Amazon SageMaker HyperPod is purpose-built to accelerate foundation model (FM) training, removing the undifferentiated heavy lifting involved in managing and optimizing a large training compute cluster. With SageMaker HyperPod, you can train FMs for weeks and months without disruption.
Typically, HyperPod clusters are used by multiple users: machine learning (ML) researchers, software engineers, data scientists, and cluster administrators. They edit their own files, run their own jobs, and want to avoid impacting each other’s work. To achieve this multi-user environment, you can take advantage of Linux’s user and group mechanism and statically create multiple users on each instance through lifecycle scripts. The drawback to this approach, however, is that user and group settings are duplicated across multiple instances in the cluster, making it difficult to configure them consistently on all instances, such as when a new team member joins.
To solve this pain point, we can use Lightweight Directory Access Protocol (LDAP) and LDAP over TLS/SSL (LDAPS) to integrate with a directory service such as AWS Directory Service for Microsoft Active Directory. With the directory service, you can centrally maintain users and groups, and their permissions.
In this post, we introduce a solution to integrate HyperPod clusters with AWS Managed Microsoft AD, and explain how to achieve a seamless multi-user login environment with a centrally maintained directory.
Solution overview
The solution uses the following AWS services and resources:
SageMaker HyperPod to create a cluster
AWS Managed Microsoft AD to create a managed directory
Elastic Load Balancing (ELB) to create a Network Load Balancer (NLB) in front of the directory service
AWS Certificate Manager (ACM) to import and maintain an SSL/TLS certificate for LDAP over an SSL/TLS (LDAPS) connection
Amazon Elastic Compute Cloud (Amazon EC2) to create a Windows machine to administer users and groups in the directory
We also use AWS CloudFormation to deploy a stack to create the prerequisites for the HyperPod cluster: VPC, subnets, security group, and Amazon FSx for Lustre volume.
The following diagram illustrates the high-level solution architecture.
In this solution, HyperPod cluster instances use the LDAPS protocol to connect to the AWS Managed Microsoft AD via an NLB. We use TLS termination by installing a certificate to the NLB. To configure LDAPS in HyperPod cluster instances, the lifecycle script installs and configures System Security Services Daemon (SSSD)—an open source client software for LDAP/LDAPS.
Prerequisites
This post assumes you already know how to create a basic HyperPod cluster without SSSD. For more details on how to create HyperPod clusters, refer to Getting started with SageMaker HyperPod and the HyperPod workshop.
Also, in the setup steps, you will use a Linux machine to generate a self-signed certificate and obtain an obfuscated password for the AD reader user.

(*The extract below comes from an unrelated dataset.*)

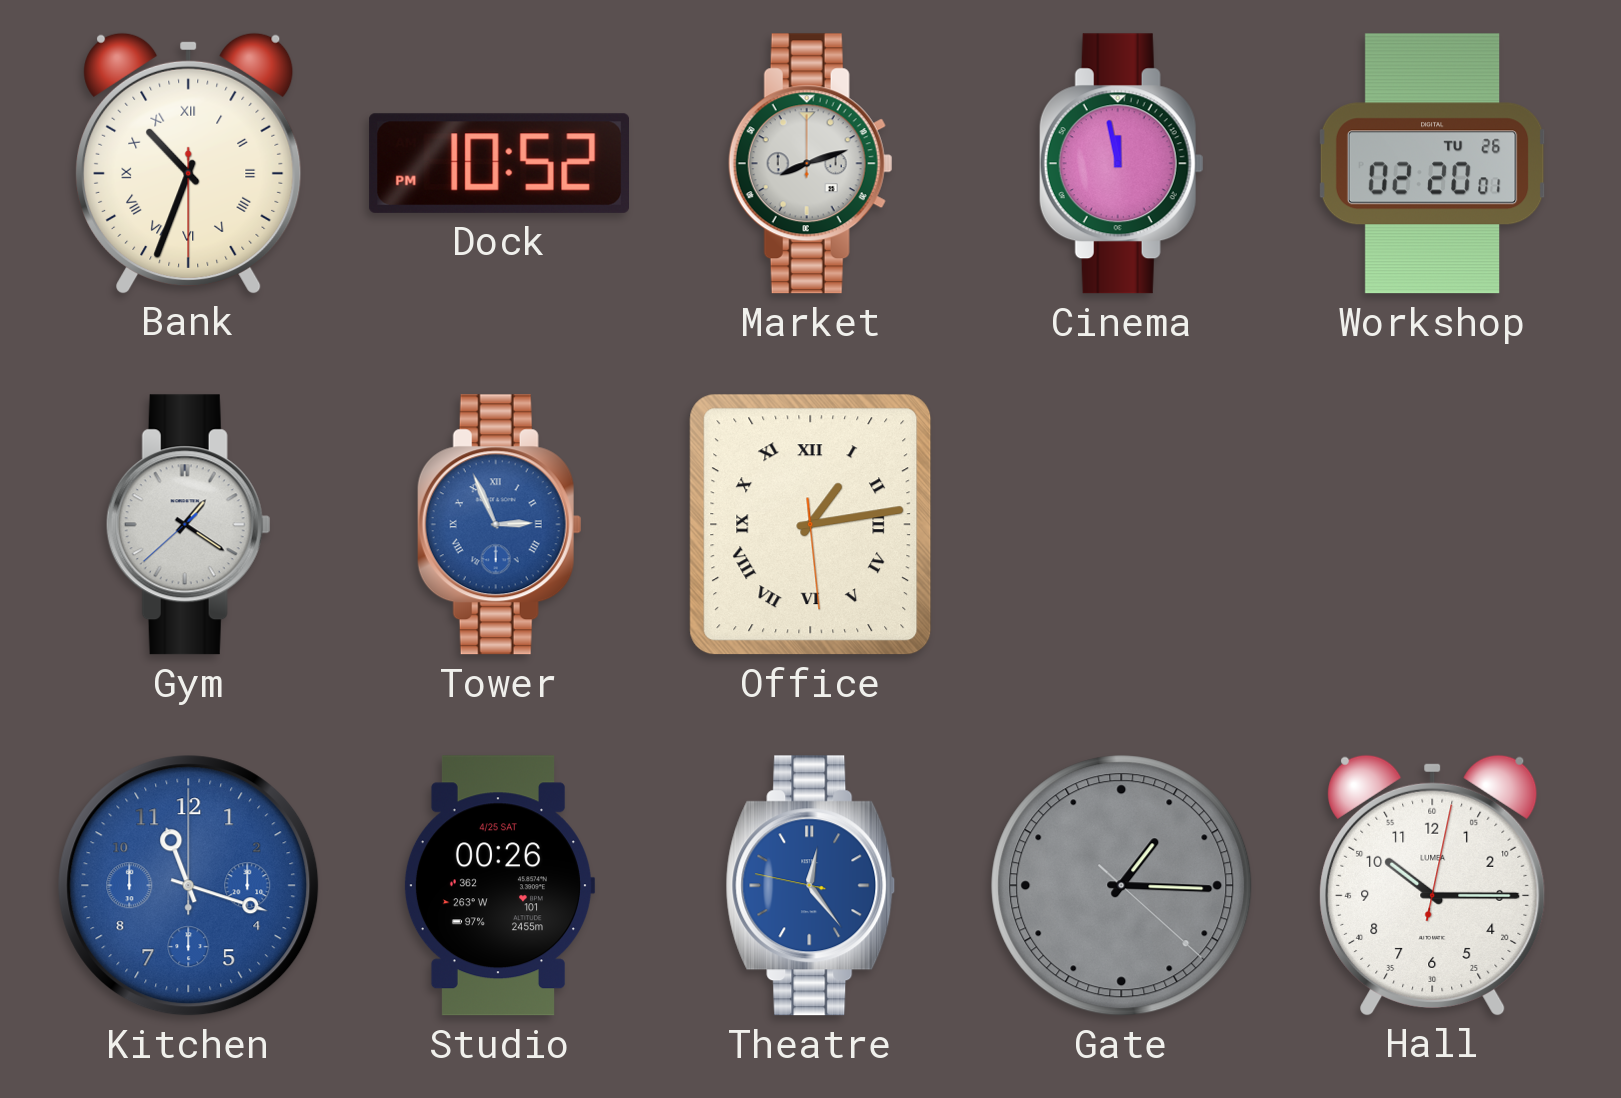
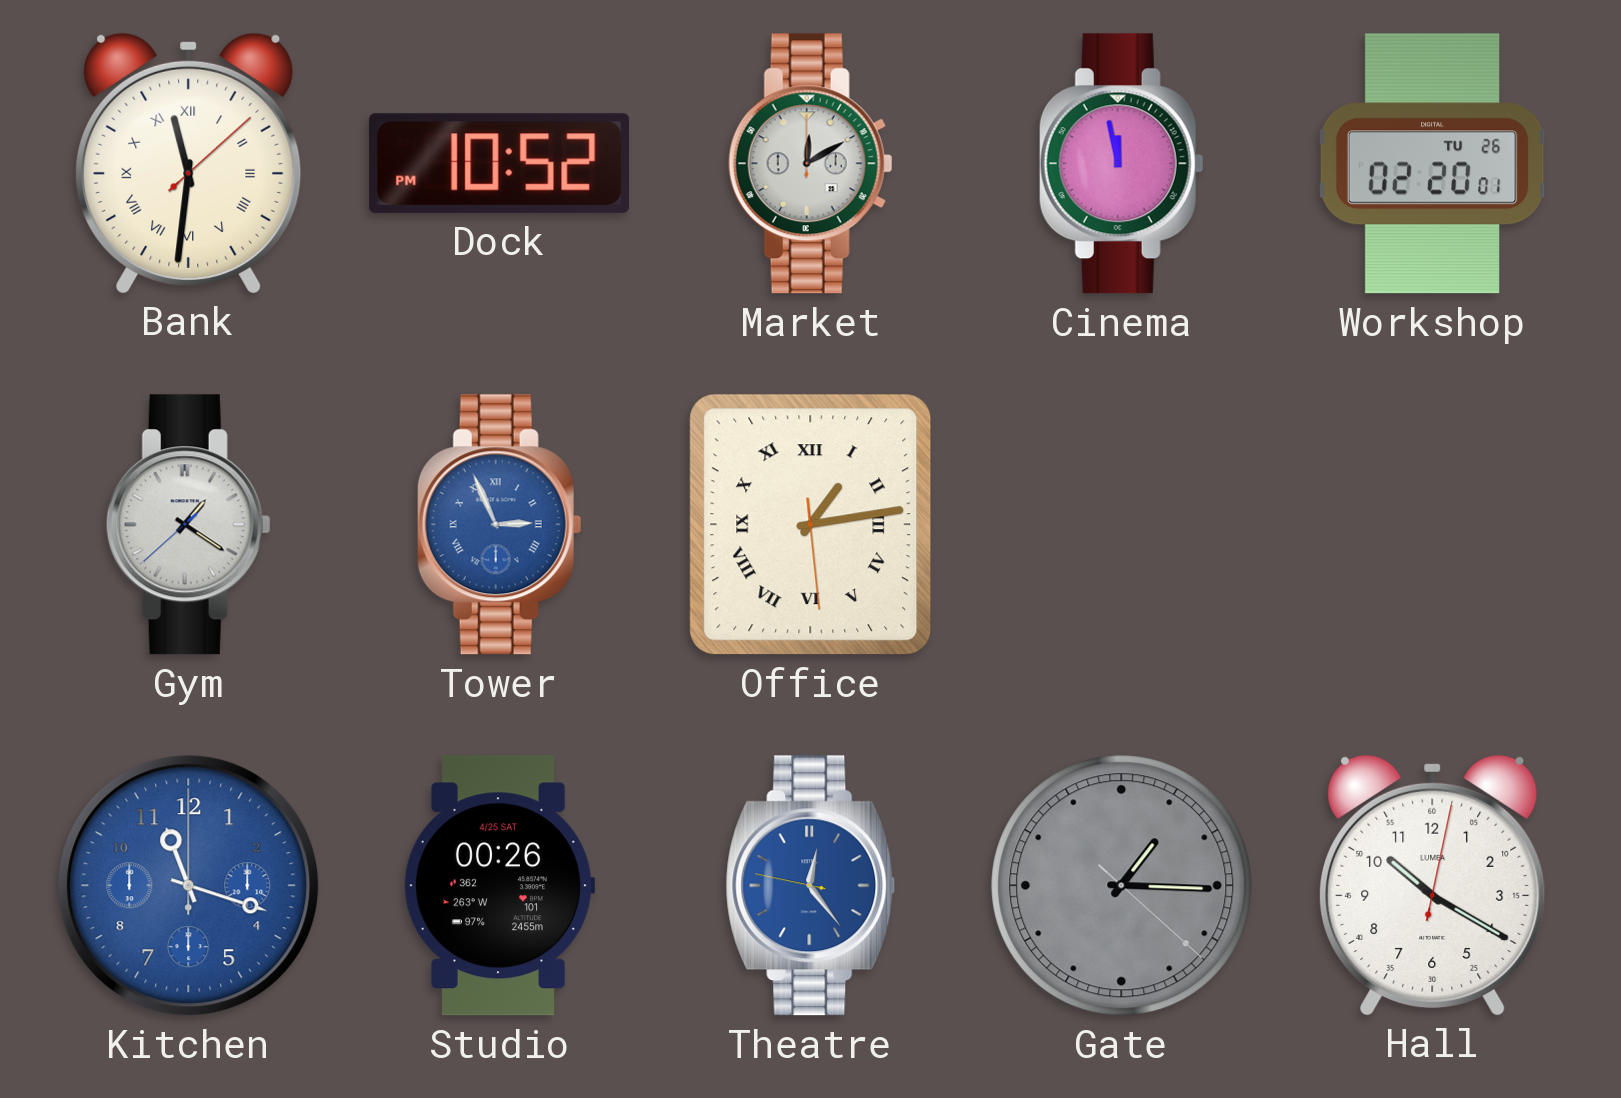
Bank: 10:33 -> 11:31
Market: 8:12 -> 12:10
Hall: 10:15 -> 10:20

If you don’t have a Linux machine, you can create an EC2 Linux instance or use AWS CloudShell.
Create a VPC, subnets, and a security group
Follow the instructions in the Own Account section of the HyperPod workshop. You will deploy a CloudFormation stack and create prerequisite resources such as VPC, subnets, security group, and FSx for Lustre volume. You need to create both a primary subnet and backup subnet when deploying the CloudFormation stack, because AWS Managed Microsoft AD requires at least two subnets with different Availability Zones.
In this post, for simplicity, we use the same VPC, subnets, and security group for both the HyperPod cluster and directory service. If you need to use different networks between the cluster and directory service, make sure security groups and route tables are configured so that they can communicate each other.
Create AWS Managed Microsoft AD on Directory Service
Complete the following steps to set up your directory:
On the Directory Service console, choose Directories in the navigation pane.
Choose Set up directory.
For Directory type, select AWS Managed Microsoft AD.
Choose Next.
For Edition, select Standard Edition.
For Directory DNS name, enter your preferred directory DNS name (for example, hyperpod.abc123.com).
For Admin password¸ set a password and save it for later use.
Choose Next.
In the Networking section, specify the VPC and two private subnets you created.
Choose Next.
Review the configuration and pricing, then choose Create directory.
The directory creation starts. Wait until the status changes from Creating to Active, which can take 20–30 minutes.
When the status changes to Active, open the detail page of the directory and take note of the DNS addresses for later use.
Create an NLB in front of Directory Service
To create the NLB, complete the following steps:
On the Amazon EC2 console, choose Target groups in the navigation pane.
Choose Create target groups.
Create a target group with the following parameters:
For Choose a target type, select IP addresses.
For Target group name, enter LDAP.
For Protocol: Port, choose TCP and enter 389.
For IP address type, select IPv4.
For VPC, choose SageMaker HyperPod VPC (which you created with the CloudFormation template).
For Health check protocol, choose TCP.
Choose Next.
In the Register targets section, register the directory service’s DNS addresses as the targets.
For Ports, choose Include as pending below.The addresses are added in the Review targets section with Pending status.
Choose Create target group.
On the Load Balancers console, choose Create load balancer.
Under Network Load Balancer, choose Create.
Configure an NLB with the following parameters:
For Load balancer name, enter a name (for example, nlb-ds).
For Scheme, select Internal.
For IP address type, select IPv4.
For VPC, choose SageMaker HyperPod VPC (which you created with the CloudFormation template).
Under Mappings, select the two private subnets and their CIDR ranges (which you created with the CloudFormation template).
For Security groups, choose CfStackName-SecurityGroup-XYZXYZ (which you created with the CloudFormation template).
In the Listeners and routing section, specify the following parameters:
For Protocol, choose TCP.
For Port, enter 389.
For Default action, choose the target group named LDAP.
Here, we are adding a listener for LDAP. We will add LDAPS later.
Choose Create load balancer.Wait until the status changes from Provisioning to Active, which can take 3–5 minutes.
When the status changes to Active, open the detail page of the provisioned NLB and take note of the DNS name (xyzxyz.elb.region-name.amazonaws.com) for later use.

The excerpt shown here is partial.